Congress passed the Coronavirus, Aid, Relief, and Economic Security Act (CARES Act) on Friday, March 27, 2020. This two trillion dollar bill provides economic relief to Americans in the midst of the global COVID-19 pandemic. The provisions of the bill relating to retirement plans are designed to provide immediate financial relief to participants who are experiencing financial difficulty by providing broader access to eligible retirement plan funds.
Below are the key provisions in the CARES Act relating to qualified retirement plans.
Individuals are permitted to withdraw up to $100,000 from their retirement accounts with the option to repay the money they withdrew within three years to essentially restore their retirement savings in the plan. Congress also waived the 10% penalty tax for early withdrawals from a retirement plan or IRA.
There are a few of conditions: the withdrawal must be from an eligible retirement plan, so a 401(k) or profit-sharing plan, or an IRA, and the distribution must qualify as a “coronavirus related distribution.” Lastly, the distribution must occur in the 2020 calendar year.

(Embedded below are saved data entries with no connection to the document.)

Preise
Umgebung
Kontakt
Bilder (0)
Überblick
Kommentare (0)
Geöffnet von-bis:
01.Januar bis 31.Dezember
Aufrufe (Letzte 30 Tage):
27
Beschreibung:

A coronavirus related distribution is one in which:
- An individual is diagnosed with COVID-19, or
- A spouse or dependent is diagnosed with COVID-19, or
- An individual who experiences adverse financial consequences as a result of being quarantined, furloughed, laid off, having work hours reduced, being unable to work due to lack of child care due to COVID-19, closing or reducing hours of a business owned or operated by the individual due to COVID-19; or
- Any other factor as determined by the Treasury Secretary
Employers can rely upon a certification from an employee stating that the distribution was a coronavirus related distribution.
Income Inclusion and Repayment of COVID-19 Distributions
The distribution would be included in an individual’s taxable income ratably over a three-year period, unless the participant opted to have the withdrawal taxed in the year of distribution.
A participant also has the option of repaying the COVID-19 related withdrawal to an eligible retirement plan within three years of the distribution. The repayments would not be subject to the retirement plan contribution limits.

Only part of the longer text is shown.